Το work with title Surface soil moisture retrievals over partially vegetated areas from the synergy of Sentinel-1 and Landsat 8 data using a modified water-cloud model by Bao Yansong, Lin Libin, Wu Shanyu, Kwal Deng Khidir Abdalla, Petropoulos Georgios is licensed under Creative Commons Attribution 4.0 International
Bibliographic Citation
Y. Bao, L. Lin, S. Wu, K. A. Kwal Deng and G. P. Petropoulos, "Surface soil moisture retrievals over partially vegetated areas from the synergy of Sentinel-1 and Landsat 8 data using a modified water-cloud model," Int. J. Appl. Earth Obs. Geoinf., vol. 72, pp. 76-85, Oct. 2018. doi: 10.1016/j.jag.2018.05.026
https://doi.org/10.1016/j.jag.2018.05.026
In this study, is presented a new methodology for retrieving surface soil moisture (SSM) under conditions of partial vegetation cover based on the synergy between Sentinel-1 Synthetic Aperture Radar (SAR) and Landsat Operational Land Image (OLI) data.
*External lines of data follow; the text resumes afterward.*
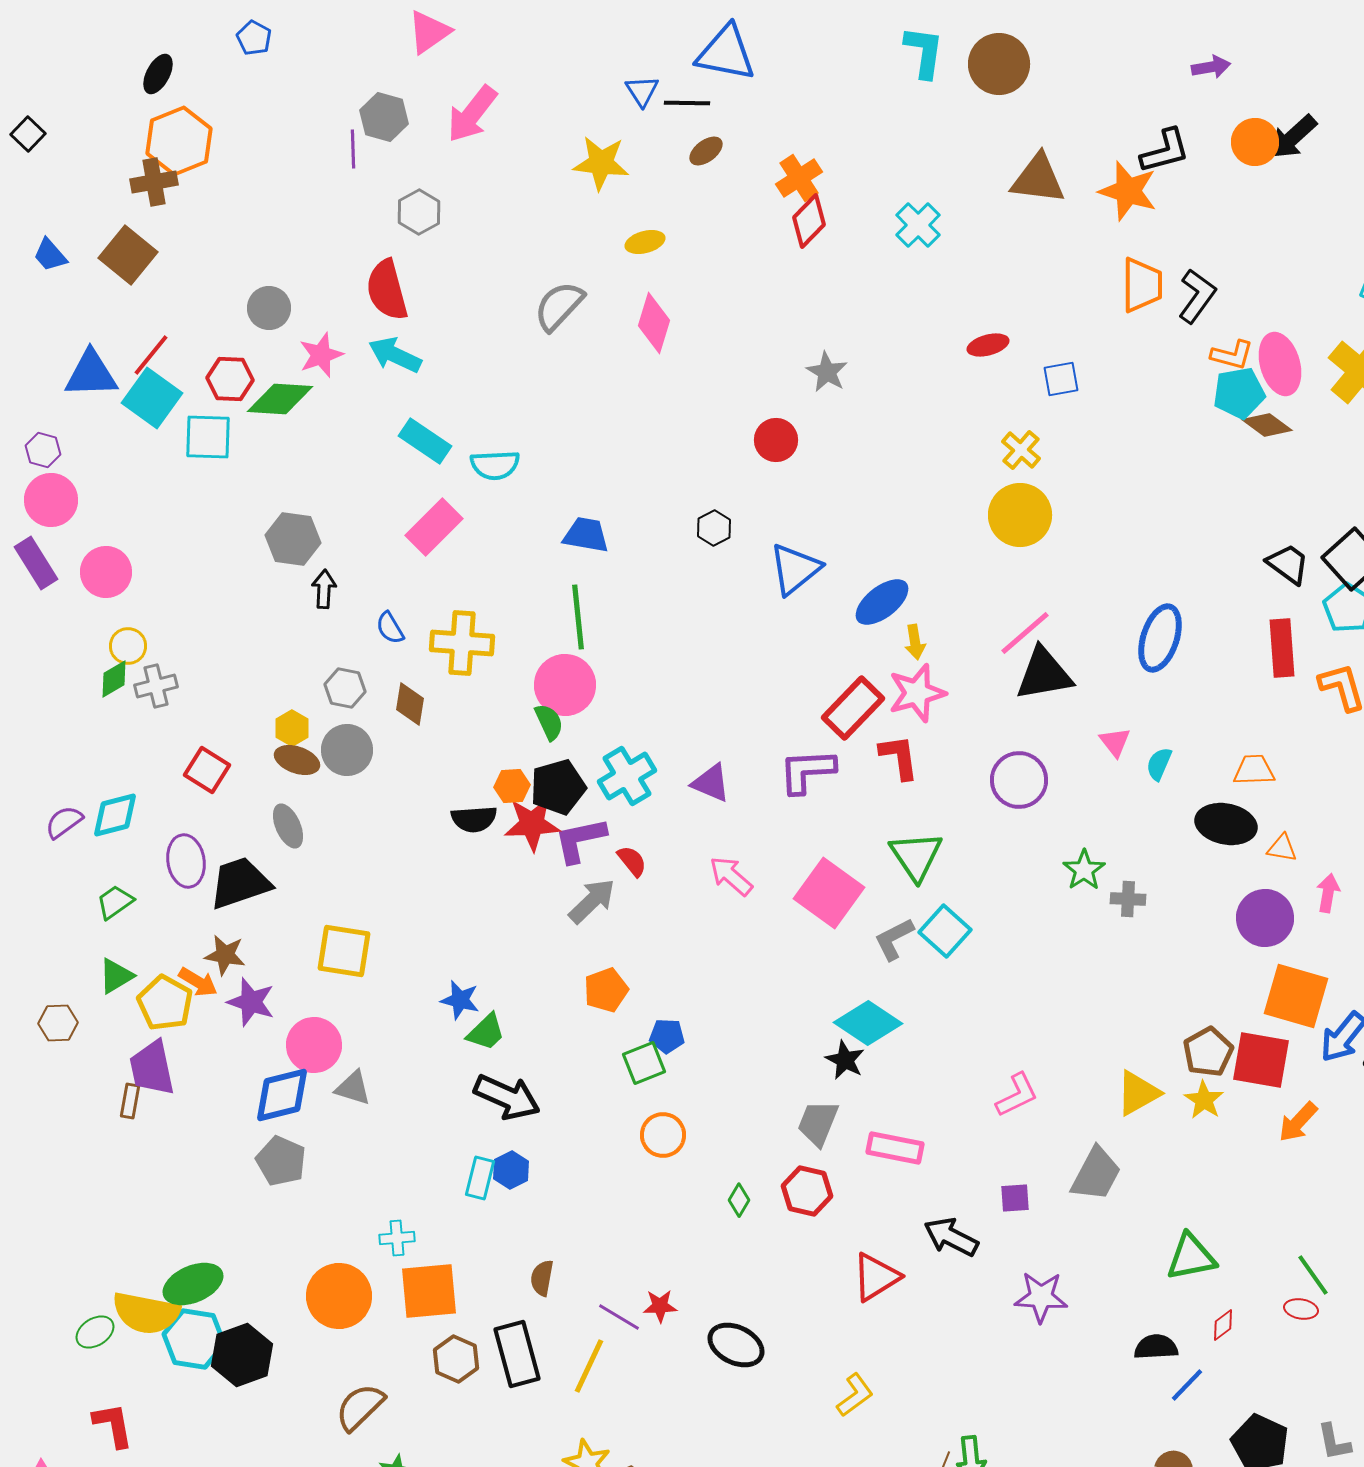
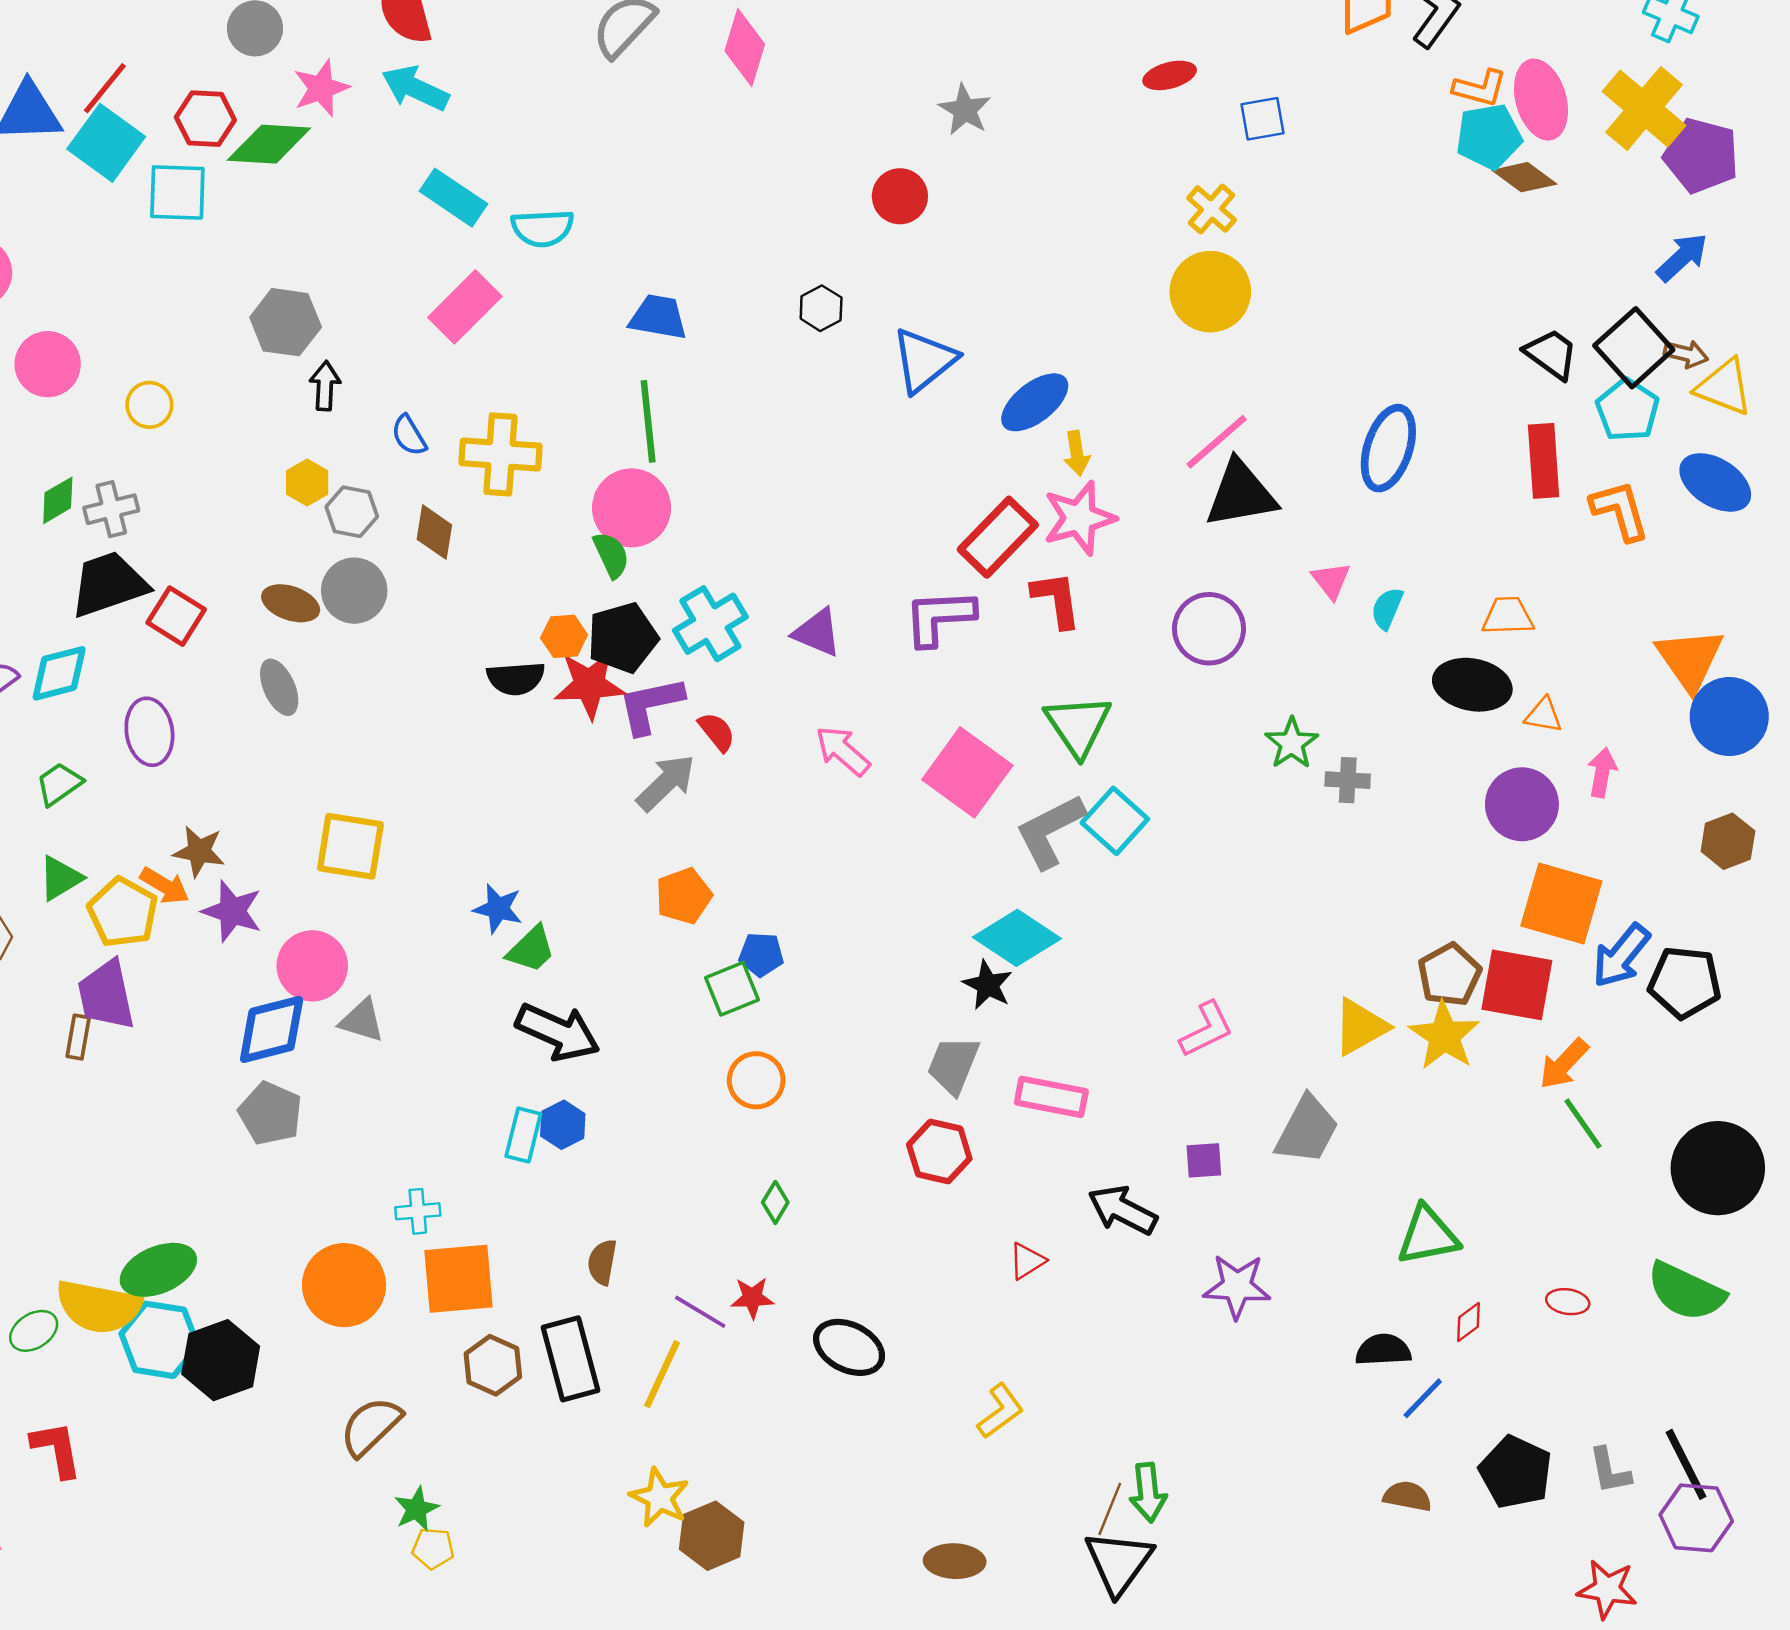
yellow circle: (128, 646) -> (149, 405), moved
yellow hexagon: (292, 728) -> (307, 482), moved
black trapezoid: (240, 883) -> (109, 584), moved
gray L-shape: (894, 939) -> (1050, 831), size x1.4
yellow star: (1204, 1100) -> (1444, 1036), size x1.4
green diamond: (739, 1200) -> (775, 1202), moved
green line: (1313, 1275) -> (1583, 1124), moved
red triangle: (876, 1277) -> (1027, 1261), size x0.6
To remove the effect of vegetation on SSM retrieval, the Landsat OLI spectral index is applied to build a model for the vegetation water content estimation. The model is substituted into the original water-cloud model, and thus a modified water-cloud model with a spectral index is built. Additionally, an SSM estimation model is developed based on the modified water-cloud model. The technique was tested at two experimental sites in the UK and Spain on which reference data of SSM are acquired operationally by ground observational networks. In overall, the key findings of our study were: (1) For a vegetation-covered surface, the normalized difference water index (NDWI) obtained from the 1.57–1.65 μm band reflectance data was the most suitable for removing the effects of vegetation cover on soil water content estimation; (2) Compared to the Sentinel-1 VH polarization, the backscattering coefficient at VV polarization was more suitable for soil moisture retrieval and obtained a higher accuracy; (3) The developed model could be used to retrieve SSM under vegetation cover with a high accuracy that indicates the correlation coefficient (R) between the estimated and measured soil moisture was 0.911 and that the root mean square error (RMSE) was 0.053 cm3/cm3; (4) The model can be used to retrieve regional SSM with a high spatial and temporal resolution. Our methodology for deriving SSM offers a number of advantages for many practical applications and research alike and its use by the wider community remains to be seen.